Dataset entries →
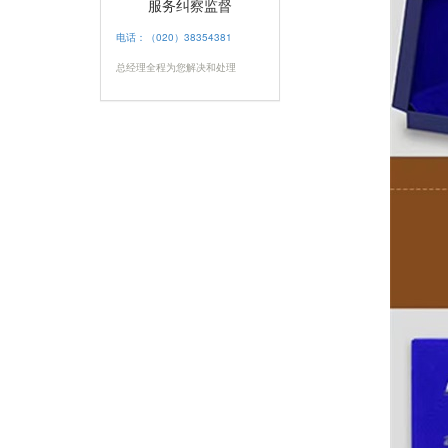
服务纠察监督
电话：（020）38354381
总经理全程为您解决和处理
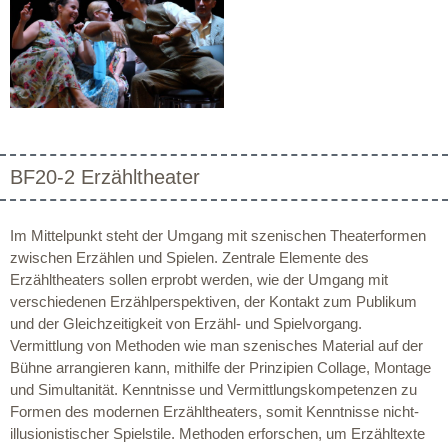
BF20-2 Erzähltheater
Im Mittelpunkt steht der Umgang mit szenischen Theaterformen
zwischen Erzählen und Spielen. Zentrale Elemente des
Erzähltheaters sollen erprobt werden, wie der Umgang mit
verschiedenen Erzählperspektiven, der Kontakt zum Publikum
und der Gleichzeitigkeit von Erzähl- und Spielvorgang.
Vermittlung von Methoden wie man szenisches Material auf der
Bühne arrangieren kann, mithilfe der Prinzipien Collage, Montage
und Simultanität. Kenntnisse und Vermittlungskompetenzen zu
Formen des modernen Erzähltheaters, somit Kenntnisse nicht-
illusionistischer Spielstile. Methoden erforschen, um Erzähltexte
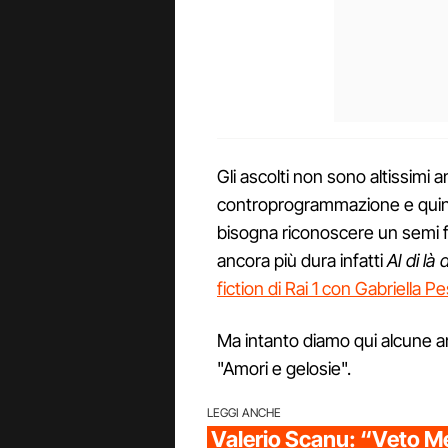
Gli ascolti non sono altissimi a
controprogrammazione e quindi
bisogna riconoscere un semi fl
ancora più dura infatti
Al di là 
fiction di Rai 1 con Gabriella P
Ma intanto diamo qui alcune ant
"Amori e gelosie".
LEGGI ANCHE
Valerio Scanu: “Veto Me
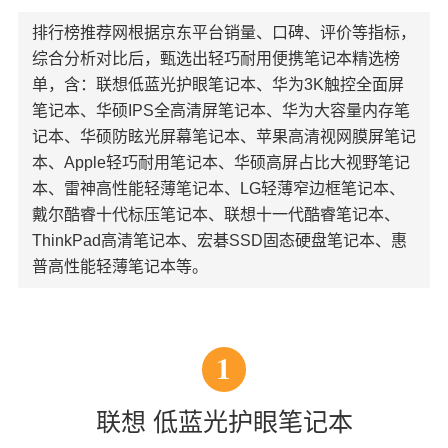
排行榜推荐网根据京东平台销量、口碑、评价等指标，
综合分析对比后，甄选出轻巧耐用便携笔记本精选榜
单，含：联想低蓝光护眼笔记本、华为3K触控全面屏
笔记本、华硕IPS全高清屏笔记本、华为大容量内存笔
记本、华硕防眩光屏幕笔记本、苹果高清视网膜屏笔记
本、Apple轻巧耐用笔记本、华硕高屏占比大视野笔记
本、雷神高性能轻薄笔记本、LG轻薄窄边框笔记本、
戴尔酷睿十代标压笔记本、联想十一代酷睿笔记本、
ThinkPad高清笔记本、宏碁SSD固态硬盘笔记本、惠
普高性能轻薄笔记本等。
1
联想 低蓝光护眼笔记本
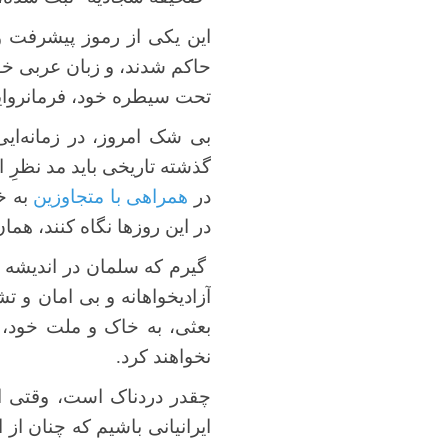
این یکی از رموز پیشرفت و
حاکم شدند، و زبان عربی خود 
تحت سیطره خود، فرمانروایی 
بی شک امروز، در زمانه‌ای
گذشته تاریخی باید مد نظرِ ا
در
همراهی با متجاوزین
به خا
در این روزها نگاه کنند، هما
گیرم که سلمان در اندیشه و 
آزادیخواهانه و بی امان و ت
بعثی، به خاک و ملت خود، هر
نخواهند کرد.
چقدر دردناک است، وقتی این
ایرانیانی باشیم که چنان از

Your objective →
Starting at the line where "bisogna riconoscere un semi fl" appears, restate every line through the end of the records above exactly, but omit the pictures.

Exercise answer →
bisogna riconoscere un semi fl
ancora più dura infatti
Al di là 
fiction di Rai 1 con Gabriella P
Ma intanto diamo qui alcune ant
"Amori e gelosie".
LEGGI ANCHE
Valerio Scanu: “Veto Me
排行榜推荐网根据京东平台销量、口碑、评价等指标，
综合分析对比后，甄选出轻巧耐用便携笔记本精选榜
单，含：联想低蓝光护眼笔记本、华为3K触控全面屏
笔记本、华硕IPS全高清屏笔记本、华为大容量内存笔
记本、华硕防眩光屏幕笔记本、苹果高清视网膜屏笔记
本、Apple轻巧耐用笔记本、华硕高屏占比大视野笔记
本、雷神高性能轻薄笔记本、LG轻薄窄边框笔记本、
戴尔酷睿十代标压笔记本、联想十一代酷睿笔记本、
ThinkPad高清笔记本、宏碁SSD固态硬盘笔记本、惠
普高性能轻薄笔记本等。
1
联想 低蓝光护眼笔记本
این یکی از رموز پیشرفت و
حاکم شدند، و زبان عربی خود 
تحت سیطره خود، فرمانروایی 
بی شک امروز، در زمانه‌ای
گذشته تاریخی باید مد نظرِ ا
در
همراهی با متجاوزین
به خا
در این روزها نگاه کنند، هما
گیرم که سلمان در اندیشه و 
آزادیخواهانه و بی امان و ت
بعثی، به خاک و ملت خود، هر
نخواهند کرد.
چقدر دردناک است، وقتی این
ایرانیانی باشیم که چنان از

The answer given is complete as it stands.